En la historia nacional, las relaciones entre el Estado mexicano y la
Iglesia católica siempre han sido de ostensible importancia, no obstante los
extremismos que abogan por maximizar o minimizar el papel de uno u otro en este
binomio histórico, de muy difícil comprensión si nos atenemos sólo a pareceres
inmediatistas que evaden cuestiones de larguísima data histórica. En el siglo I
d. C., el catolicismo tendría la simbólica contienda entre Pedro y Pablo, que
definió el tipo de iglesia y forma de la fe cristiana; en el 313, Constantino
llevaría el cristianismo de la proscripción a su elevación como religión única en
Roma; en el propio siglo IV d. C., desde el Concilio de Nicea (325) al de Constantinopla
(381), la Iglesia resolvería el “conflicto arriano” sobre la creencia de si
Cristo compartía la sustancia eterna de Dios, o una existencia secundaria e
independiente al Padre originario. Durante la larga Edad Media, la Iglesia daría
lugar a cruzadas, inquisición y templarios, desarrollaría en su seno los dos
más importantes fenómenos de la filosofía cristiana, la patrística y la
escolástica; pero también viviría el preludio del Renacimiento con el Cisma de
Occidente que, entre 1378 y 1417, le haría tener tres Papas; y ya en la época
moderna, la historiografía, de la mano de Ranke, daría cuenta de la crónica del
papado, como una ilación complicada de poder y fe. Hoy día, el anuario
pontificio de 2010 registra 1 196 millones de bautizados, más del 17% de la
población mundial, aunque es efectivo que el número de practicantes es menor. La
Iglesia católica es dos veces milenaria, en tanto que el Estado mexicano es
bicentenario, y el precedente histórico de aquélla marcó su papel en nuestra
nación. La compleja y contradictoria relación ha tenido puntos de quiebre
históricos: la destrucción de las Indias y la tesis homicídica narrada por fray
Bartolomé De Las Casas en 1542, sobre la muerte masiva de aborígenes americanos
a manos de los conquistadores; las Leyes de Indias aprobadas por la Corona
española en defensa de los indígenas (“acátese pero no se cumpla”); la propia
revolución de independencia, con sacerdotes y estandartes de invocación
guadalupana (Hidalgo y Morelos entre 1810 y 1813, excomulgados antes del
patíbulo); el artículo 3 de la Constitución de 1824, que establecía “La
religión de la nación mexicana es y será perpetuamente la católica, apostólica
y romana”; o el laicismo del grupo liberal que, en la constitución de 1857,
devino laicismo del conjunto nacional, constituyente del
parteaguas que no sería modificado sino hasta 1992, con la reforma constitucional
federal que reconoció personalidad jurídica a las asociaciones religiosas en
nuestro país; sin olvidar la muerte de más de un cuarto de millón de personas
en la guerra cristera de 1926-1929, por la intolerancia de una y otra parte, que
tuvo como punto álgido el territorio de Guanajuato, justo el lugar de la visita
que en estos días de 2012 efectuó el Papa Benedicto XVI a México.
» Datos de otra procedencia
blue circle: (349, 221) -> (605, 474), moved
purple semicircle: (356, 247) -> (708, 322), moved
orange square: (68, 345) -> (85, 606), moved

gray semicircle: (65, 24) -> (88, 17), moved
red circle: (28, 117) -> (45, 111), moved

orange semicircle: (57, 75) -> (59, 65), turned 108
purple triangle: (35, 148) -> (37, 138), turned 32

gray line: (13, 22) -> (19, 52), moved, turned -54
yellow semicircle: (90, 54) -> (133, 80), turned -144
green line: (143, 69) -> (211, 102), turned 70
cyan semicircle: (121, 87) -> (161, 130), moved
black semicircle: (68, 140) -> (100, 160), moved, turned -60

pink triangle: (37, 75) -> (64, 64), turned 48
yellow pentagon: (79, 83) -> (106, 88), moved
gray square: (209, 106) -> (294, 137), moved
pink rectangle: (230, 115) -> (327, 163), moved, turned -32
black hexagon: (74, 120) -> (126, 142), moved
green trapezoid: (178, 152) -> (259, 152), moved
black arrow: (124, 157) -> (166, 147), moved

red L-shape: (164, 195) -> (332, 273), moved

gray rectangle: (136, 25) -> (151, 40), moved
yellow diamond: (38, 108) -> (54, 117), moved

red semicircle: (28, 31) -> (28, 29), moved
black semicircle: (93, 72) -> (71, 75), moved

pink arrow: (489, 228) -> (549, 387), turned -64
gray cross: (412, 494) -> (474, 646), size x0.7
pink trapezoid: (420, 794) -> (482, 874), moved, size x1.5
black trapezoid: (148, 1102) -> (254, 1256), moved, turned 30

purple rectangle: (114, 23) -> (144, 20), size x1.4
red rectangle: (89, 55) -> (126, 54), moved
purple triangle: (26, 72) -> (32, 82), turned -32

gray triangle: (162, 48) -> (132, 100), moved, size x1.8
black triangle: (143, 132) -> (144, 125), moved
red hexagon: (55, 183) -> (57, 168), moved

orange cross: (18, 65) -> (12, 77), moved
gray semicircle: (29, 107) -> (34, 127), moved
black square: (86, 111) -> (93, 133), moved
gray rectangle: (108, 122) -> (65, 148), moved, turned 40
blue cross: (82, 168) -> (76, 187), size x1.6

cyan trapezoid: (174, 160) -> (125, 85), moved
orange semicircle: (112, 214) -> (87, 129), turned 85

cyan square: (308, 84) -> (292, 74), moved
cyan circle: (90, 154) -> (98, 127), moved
La visita fue
de Estado y, a la vez, eclesiástica, y no debe tratarse con ligereza dado el momento político nacional actual, el evidente
poderío económico en juego, la capacidad de convocatoria real, o el laicismo
estatal a discusión frente a la libertad de creencia. México es el segundo país
con más católicos en el mundo (75 millones), y este es un dato crucial si
deseamos preservar el sano e histórico principio de separación Estado-Iglesia,
ordenado por el artículo 130 de la Constitución Federal.